The above pic is the only teaser Lamborghini have released for the new model they are planning to unveil at the Paris Motor Show on the 1st of October. & given the above saying, it doesn’t appear to be any Lambo. My best bet is that it’s a Murciélago replacement since that model was introduced in 2001! Or a Reventón-like Special Edition. But certainly not the LM002 SUV!!! All we know is that it’s going to be named after a fighting bull… ;)



Bugatti Veyron GT?!?!?


A Bugatti memo has been leaked which claims that there’s a special edition Veyron GT in works that will add in a little bit more power (1350hp) & some minor add-ons – to take it up to 425km/h (264mph)! If that’s true, then the Veyron GT will be the fastest production car on Earth, beating the SSC Ultimate Aero TT’s 412.28km/h speed record (the Bugatti Veyron 16.4’s top speed is 408.47km/h).

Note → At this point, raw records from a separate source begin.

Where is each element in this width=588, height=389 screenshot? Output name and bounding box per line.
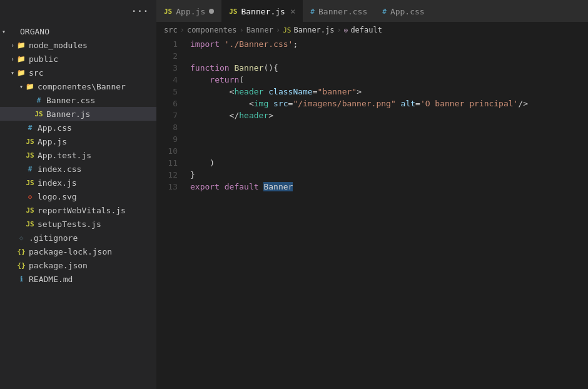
tree-item-node_modules[interactable]: 📁 node_modules bbox=[0, 38, 156, 52]
line-code[interactable]: export default Banner bbox=[188, 181, 588, 193]
line-number: 13 bbox=[156, 181, 188, 193]
sidebar-more-icon[interactable]: ··· bbox=[131, 6, 149, 16]
tree-item-setupTests[interactable]: JS setupTests.js bbox=[0, 217, 156, 231]
code-line: 2 bbox=[156, 50, 588, 62]
code-token: import bbox=[190, 39, 220, 49]
code-token: < bbox=[190, 87, 234, 96]
code-line: 9 bbox=[156, 133, 588, 145]
code-line: 4 return( bbox=[156, 74, 588, 86]
code-token: img bbox=[254, 99, 268, 108]
breadcrumb-sep1: › bbox=[180, 26, 185, 34]
file-label: src bbox=[29, 68, 43, 78]
code-token: ; bbox=[293, 39, 298, 49]
code-line: 3function Banner(){ bbox=[156, 62, 588, 74]
tree-item-index-js[interactable]: JS index.js bbox=[0, 176, 156, 189]
code-token: > bbox=[357, 87, 362, 96]
tree-item-src[interactable]: 📁 src bbox=[0, 66, 156, 79]
file-label: Banner.css bbox=[46, 96, 95, 105]
line-number: 6 bbox=[156, 98, 188, 109]
file-tree: ORGANO 📁 node_modules 📁 public 📁 src 📁 c… bbox=[0, 22, 156, 389]
line-code[interactable] bbox=[188, 121, 588, 133]
tree-item-index-css[interactable]: # index.css bbox=[0, 162, 156, 176]
breadcrumb-componentes[interactable]: componentes bbox=[187, 26, 236, 34]
tab-modified-dot bbox=[209, 9, 214, 14]
tab-close-icon[interactable]: × bbox=[290, 6, 295, 16]
line-code[interactable]: </header> bbox=[188, 109, 588, 121]
code-token: Banner bbox=[234, 63, 263, 73]
tab-file-icon: JS bbox=[164, 8, 172, 16]
file-label: ORGANO bbox=[20, 27, 49, 36]
file-icon: {} bbox=[16, 248, 26, 256]
line-code[interactable]: <img src="/imagens/banner.png" alt='O ba… bbox=[188, 98, 588, 109]
tree-item-gitignore[interactable]: ◇ .gitignore bbox=[0, 231, 156, 245]
tree-item-package-lock[interactable]: {} package-lock.json bbox=[0, 245, 156, 258]
file-label: node_modules bbox=[29, 41, 88, 50]
line-code[interactable]: import './Banner.css'; bbox=[188, 38, 588, 50]
tree-item-banner-js[interactable]: JS Banner.js bbox=[0, 107, 156, 121]
code-token: < bbox=[190, 99, 254, 108]
tree-item-public[interactable]: 📁 public bbox=[0, 52, 156, 66]
breadcrumb-banner[interactable]: Banner bbox=[246, 26, 273, 34]
breadcrumb: src › componentes › Banner › JS Banner.j… bbox=[156, 22, 588, 38]
main-area: JS App.js JS Banner.js × # Banner.css # … bbox=[156, 0, 588, 389]
line-code[interactable]: <header className="banner"> bbox=[188, 86, 588, 98]
line-code[interactable] bbox=[188, 133, 588, 145]
code-token bbox=[220, 182, 225, 191]
file-icon: ◇ bbox=[25, 193, 35, 201]
tab-banner-css[interactable]: # Banner.css bbox=[303, 0, 375, 22]
breadcrumb-filename[interactable]: Banner.js bbox=[293, 26, 334, 34]
tree-item-app-js[interactable]: JS App.js bbox=[0, 134, 156, 148]
code-line: 7 </header> bbox=[156, 109, 588, 121]
tree-item-componentes[interactable]: 📁 componentes\Banner bbox=[0, 79, 156, 93]
code-editor[interactable]: 1import './Banner.css';23function Banner… bbox=[156, 38, 588, 389]
file-icon: JS bbox=[25, 179, 35, 187]
sidebar-header: ··· bbox=[0, 0, 156, 22]
line-code[interactable] bbox=[188, 145, 588, 157]
code-line: 5 <header className="banner"> bbox=[156, 86, 588, 98]
file-label: App.css bbox=[38, 123, 72, 133]
tab-banner-js[interactable]: JS Banner.js × bbox=[221, 0, 303, 22]
file-label: logo.svg bbox=[38, 192, 77, 201]
code-token: header bbox=[234, 87, 263, 96]
code-token: 'O banner principal' bbox=[420, 99, 519, 108]
tab-label: Banner.js bbox=[241, 7, 285, 16]
file-label: public bbox=[29, 54, 58, 64]
line-code[interactable]: return( bbox=[188, 74, 588, 86]
line-number: 7 bbox=[156, 109, 188, 121]
line-code[interactable]: } bbox=[188, 169, 588, 181]
file-label: .gitignore bbox=[29, 233, 78, 243]
tree-item-reportWebVitals[interactable]: JS reportWebVitals.js bbox=[0, 203, 156, 217]
code-line: 13export default Banner bbox=[156, 181, 588, 193]
code-token: = bbox=[415, 99, 420, 108]
code-line: 8 bbox=[156, 121, 588, 133]
code-line: 10 bbox=[156, 145, 588, 157]
code-token: ) bbox=[190, 158, 215, 168]
breadcrumb-src[interactable]: src bbox=[164, 26, 178, 34]
file-label: reportWebVitals.js bbox=[38, 206, 126, 215]
code-line: 11 ) bbox=[156, 157, 588, 169]
code-token: Banner bbox=[263, 182, 293, 191]
tree-item-logo-svg[interactable]: ◇ logo.svg bbox=[0, 189, 156, 203]
file-label: index.css bbox=[38, 164, 81, 174]
line-code[interactable] bbox=[188, 50, 588, 62]
tree-item-organo[interactable]: ORGANO bbox=[0, 24, 156, 38]
tree-item-app-css[interactable]: # App.css bbox=[0, 121, 156, 134]
tab-app-js[interactable]: JS App.js bbox=[156, 0, 221, 22]
tree-item-banner-css[interactable]: # Banner.css bbox=[0, 93, 156, 107]
tree-item-readme[interactable]: ℹ README.md bbox=[0, 272, 156, 286]
line-number: 2 bbox=[156, 50, 188, 62]
file-icon: JS bbox=[25, 138, 35, 146]
code-token: "banner" bbox=[318, 87, 357, 96]
tab-app-css[interactable]: # App.css bbox=[375, 0, 432, 22]
line-code[interactable]: function Banner(){ bbox=[188, 62, 588, 74]
tab-file-icon: # bbox=[310, 8, 315, 16]
line-code[interactable]: ) bbox=[188, 157, 588, 169]
breadcrumb-symbol[interactable]: default bbox=[350, 26, 382, 34]
code-token: (){ bbox=[263, 63, 278, 73]
tree-item-app-test[interactable]: JS App.test.js bbox=[0, 148, 156, 162]
code-token bbox=[396, 99, 401, 108]
tree-item-package[interactable]: {} package.json bbox=[0, 258, 156, 272]
line-number: 12 bbox=[156, 169, 188, 181]
code-token: > bbox=[268, 111, 273, 120]
arrow-icon bbox=[18, 83, 25, 90]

Unofficial document reveals details about 425km/h Veyron GT

It’s been known since the outset that the Bugatti Veyron would be limited to just 300 units, and from its early days there has been talk about a special run-out model. Last month reports emerged claiming that Bugatti is already working on a Veyron successor, however a leaked memo alleged to be an official document suggests that before its arrival there will be a special edition of the Veyron simply called the ‘GT’.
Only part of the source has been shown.